Hampton Academy & High School

The enabling Act of 1872 was still in effect so, a dozen years later, it was resurrected in the planning for a public high school. At a special meeting in January 1884, the Trustees set up a committee “to investigate or learn the feeling outside of the Board in regard to the school.” On July 16. 1885, the Board voted “to accept the offer of the “Town in regard to organizing a high school in connection with Hampton Academy.” Dr. William T. Merrill, who was also Superintendent of Schools in Hampton, was authorized “to do what he shall consider the best for the school in connection with the com. appoint. by the town.” On a more mundane level, the Board voted “to build a fence from the Academy building, the northeast corner to meet the out building.”

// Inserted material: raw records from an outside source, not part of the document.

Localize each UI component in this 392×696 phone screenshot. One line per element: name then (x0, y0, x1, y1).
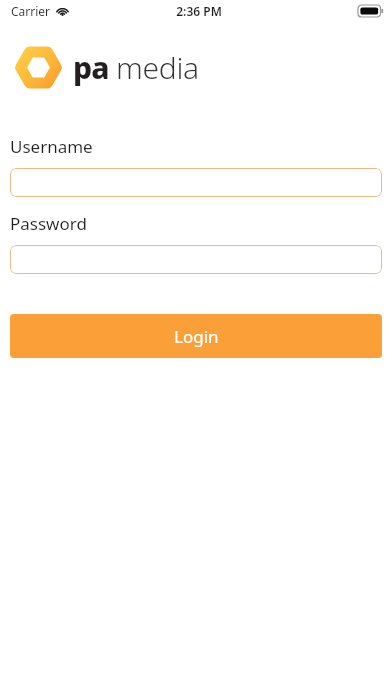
staticText: Username (10, 135, 93, 158)
staticText: Password (10, 212, 87, 235)
staticText: Login (174, 325, 219, 348)
button[interactable]: Password input (10, 245, 382, 274)
staticText: 2:36 PM (176, 3, 222, 19)
staticText: media (116, 47, 199, 88)
staticText: pa (73, 47, 109, 88)
staticText: Carrier (11, 3, 51, 19)
button[interactable]: Username input (10, 168, 382, 197)
button[interactable]: Login (10, 314, 382, 358)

Superintendent (and Trustee) Merrill was wholeheartedly in favor of a public high school. In his annual report to the Town, dated February 26, 1885, he had written: “Let this community awake to our educational wants. The time has come to establish a high school; it has long been needed to crown the work of the lower grades, by filling its pupils to be intelligent and useful citizens. Private schools cannot bring education to the doors of all, neither can they assume sufficient independence to accomplish the best results: they can furnish the poor no extra advantages. On the other hand the lower grades can teach but little that expands the mind and some generally accessible means should be provided for making thinking citizens. A high school must have an influence on the lower grades. Something higher to be obtained is a great incentive, arousing new energies and earnestness, for they see something beyond. Many towns can furnish ample evidence of increased intelligence, promoted industry, and enhanced value of property through the influence of their high schools. An educated class in a community is worth to that community all the additional expense of a higher education.”

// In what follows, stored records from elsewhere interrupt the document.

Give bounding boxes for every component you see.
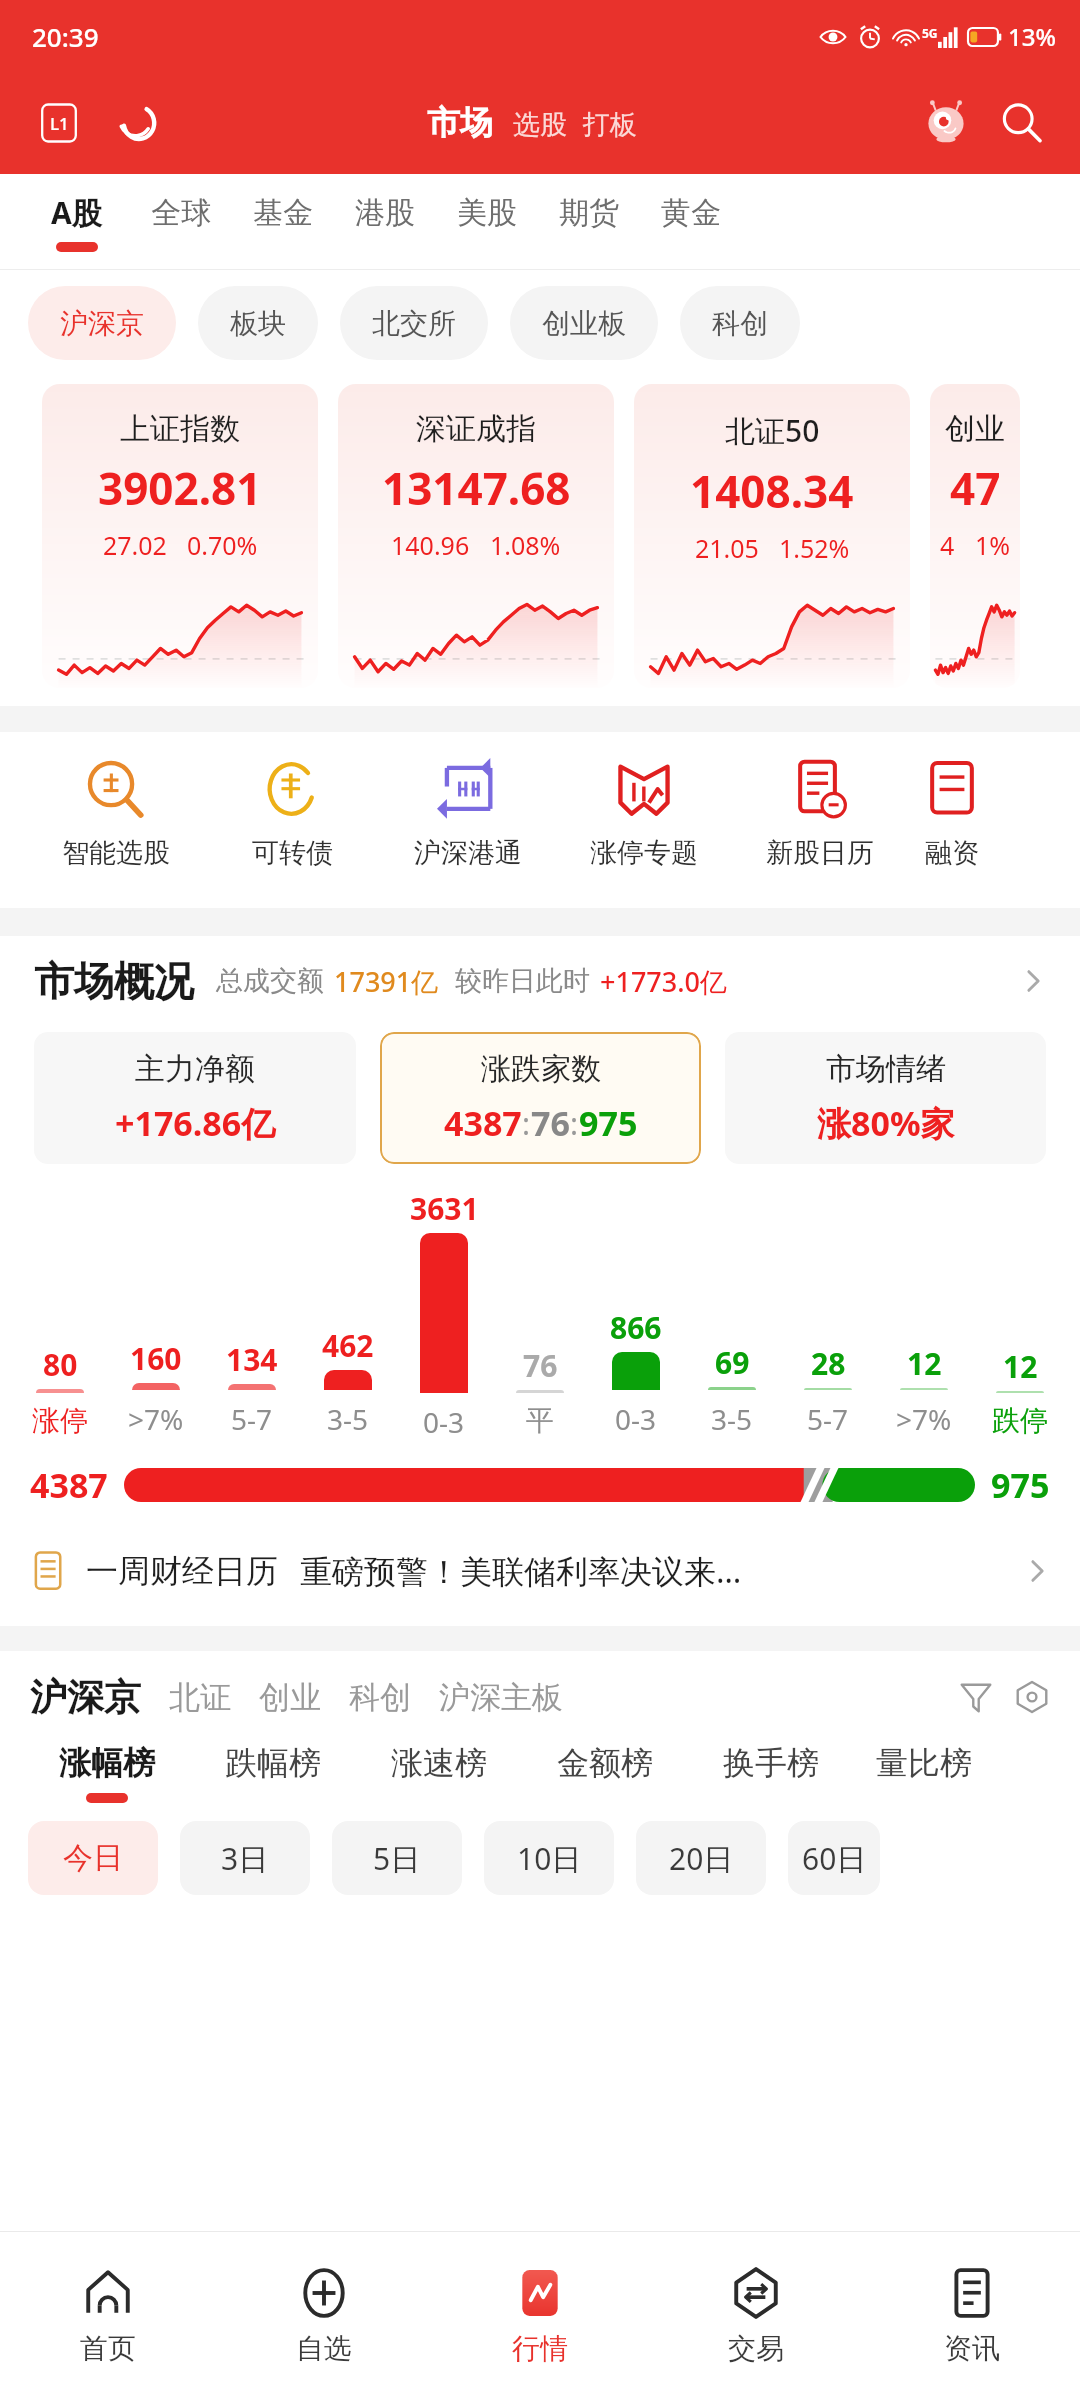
staticText: 13147.68 [382, 458, 571, 518]
staticText: 自选 [296, 2331, 352, 2366]
staticText: 80 [43, 1344, 78, 1385]
button[interactable]: Filter [952, 1673, 1000, 1721]
button[interactable]: 融资 [908, 758, 996, 870]
button[interactable]: 智能选股 [28, 758, 204, 870]
button[interactable]: 交易 [648, 2232, 864, 2400]
staticText: 港股 [355, 194, 415, 232]
staticText: 今日 [63, 1839, 123, 1877]
button[interactable]: 今日 [28, 1821, 158, 1895]
staticText: 市场 [427, 102, 493, 144]
staticText: 总成交额 [216, 964, 324, 998]
button[interactable]: 主力净额 [34, 1032, 356, 1164]
button[interactable]: 一周财经日历 [30, 1530, 1050, 1612]
button[interactable]: 量比榜 [854, 1743, 994, 1803]
staticText: 上证指数 [120, 410, 240, 448]
button[interactable]: 科创 [349, 1678, 411, 1717]
button[interactable]: 60日 [788, 1821, 880, 1895]
button[interactable]: Night mode [116, 100, 162, 146]
button[interactable]: 市场情绪 [725, 1032, 1046, 1164]
button[interactable]: 涨速榜 [356, 1743, 522, 1803]
staticText: 跌停 [992, 1403, 1048, 1438]
button[interactable]: 深证成指 [338, 384, 614, 688]
staticText: 涨跌家数 [481, 1050, 601, 1088]
staticText: 较昨日此时 [455, 964, 590, 998]
staticText: 主力净额 [135, 1050, 255, 1088]
button[interactable]: 3日 [180, 1821, 310, 1895]
button[interactable]: 5日 [332, 1821, 462, 1895]
button[interactable]: A股 [22, 174, 130, 270]
button[interactable]: 科创 [680, 286, 800, 360]
button[interactable]: 资讯 [864, 2232, 1080, 2400]
button[interactable]: 市场概况 [34, 956, 1046, 1006]
staticText: +176.86亿 [115, 1100, 276, 1146]
staticText: 0-3 [423, 1403, 465, 1438]
staticText: 21.05 [695, 531, 759, 565]
staticText: 涨停专题 [590, 836, 698, 870]
staticText: 选股 [513, 108, 567, 142]
button[interactable]: 沪深港通 [380, 758, 556, 870]
button[interactable]: 打板 [583, 108, 637, 144]
button[interactable]: 黄金 [640, 174, 742, 270]
button[interactable]: Level 1 quote [36, 100, 82, 146]
button[interactable]: 沪深主板 [439, 1678, 563, 1717]
staticText: 47 [950, 458, 1001, 518]
staticText: 行情 [512, 2331, 568, 2366]
button[interactable]: 全球 [130, 174, 232, 270]
button[interactable]: 10日 [484, 1821, 614, 1895]
button[interactable]: 基金 [232, 174, 334, 270]
button[interactable]: 可转债 [204, 758, 380, 870]
button[interactable]: 北证 [169, 1678, 231, 1717]
staticText: 1.52% [779, 531, 850, 565]
button[interactable]: 创业 [259, 1678, 321, 1717]
staticText: 智能选股 [62, 836, 170, 870]
staticText: 涨停 [32, 1403, 88, 1438]
button[interactable]: Assistant [918, 95, 974, 151]
button[interactable]: 新股日历 [732, 758, 908, 870]
button[interactable]: 板块 [198, 286, 318, 360]
staticText: 打板 [583, 108, 637, 142]
button[interactable]: 沪深京 [30, 1674, 141, 1721]
button[interactable]: 涨跌家数 [380, 1032, 701, 1164]
staticText: 5-7 [807, 1400, 849, 1438]
button[interactable]: 期货 [538, 174, 640, 270]
button[interactable]: 沪深京 [28, 286, 176, 360]
button[interactable]: 选股 [513, 108, 567, 144]
staticText: L1 [50, 112, 69, 135]
staticText: 27.02 [103, 528, 167, 562]
button[interactable]: 金额榜 [522, 1743, 688, 1803]
button[interactable]: 北交所 [340, 286, 488, 360]
button[interactable]: 上证指数 [42, 384, 318, 688]
staticText: 市场情绪 [826, 1050, 946, 1088]
button[interactable]: 行情 [432, 2232, 648, 2400]
button[interactable]: 港股 [334, 174, 436, 270]
button[interactable]: 跌幅榜 [190, 1743, 356, 1803]
button[interactable]: 首页 [0, 2232, 216, 2400]
staticText: 462 [322, 1325, 374, 1366]
button[interactable]: 北证50 [634, 384, 910, 688]
staticText: 3-5 [711, 1400, 753, 1438]
staticText: 13% [1008, 20, 1056, 53]
staticText: 市场概况 [34, 956, 194, 1006]
staticText: +1773.0亿 [600, 963, 728, 1000]
staticText: 黄金 [661, 194, 721, 232]
button[interactable]: 创业 [930, 384, 1020, 688]
staticText: 76 [523, 1345, 558, 1386]
staticText: 5日 [373, 1838, 421, 1879]
button[interactable]: 美股 [436, 174, 538, 270]
button[interactable]: Settings [1008, 1673, 1056, 1721]
button[interactable]: 20日 [636, 1821, 766, 1895]
button[interactable]: 涨停专题 [556, 758, 732, 870]
staticText: >7% [128, 1400, 184, 1438]
staticText: 资讯 [944, 2331, 1000, 2366]
button[interactable]: 自选 [216, 2232, 432, 2400]
button[interactable]: 换手榜 [688, 1743, 854, 1803]
staticText: 5-7 [231, 1400, 273, 1438]
button[interactable]: 市场 [427, 102, 493, 144]
staticText: : [570, 1103, 579, 1144]
button[interactable]: 创业板 [510, 286, 658, 360]
button[interactable]: 涨幅榜 [24, 1743, 190, 1803]
button[interactable]: Search [994, 95, 1050, 151]
staticText: 跌幅榜 [225, 1743, 321, 1783]
staticText: 975 [991, 1462, 1050, 1508]
staticText: 3631 [410, 1188, 479, 1229]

Thus on September 14, 1885, Hampton Academy and High School opened under principal Jack Sanborn of Hampton Falls. After three-quarters of a century, the era of “The Proprietary School in Hampton – Hampton Academy” had come to an end.

According to the Town Report for the year ending March 1, 1886, 54 students were enrolled during the Fall and Winter Terms (1885-86 school year). Ten boys and seven girls made up the Middle Class while 20 boys and 17 girls constituted the Junior Class. Average daily attendance for the two terms was 50 pupils. In a report on the beginning of the High School, Dr. Merrill (writing for the Board of Education) stated: “It is becoming more and more evident that the free public high school will soon become as highly prized as the elementary schools. Here all will be done that can be done to push as far and high as possible, a course of education adopted to the wants of all classes of citizens, and render it an instrument of the highest possible good…. At the beginning of the next year, the school should be provided with Philosophical and Chemical apparatus, which are almost indispensable. We also need a reference library…. Next year a class will be ready for graduation which I believe will do credit to the school. At the close of the present year some public exercise should take the place of graduation exercises.”

“Three 12-week terms were held with no school during the summer months. The subjects offered were: LANGUAGE: Reading, Grammar, Composition, Rhetoric, English Literature and Latin; MATHEMATICS: Arithmetic, Bookkeeping, Algebra and Geometry; NATURAL SCIENCE: Physics, Chemistry, Physiology and Hygiene. Geology, Astronomy and Physical Geography; MISCELLANEOUS: U.S. and English History, Writing, Spelling and Civil Government.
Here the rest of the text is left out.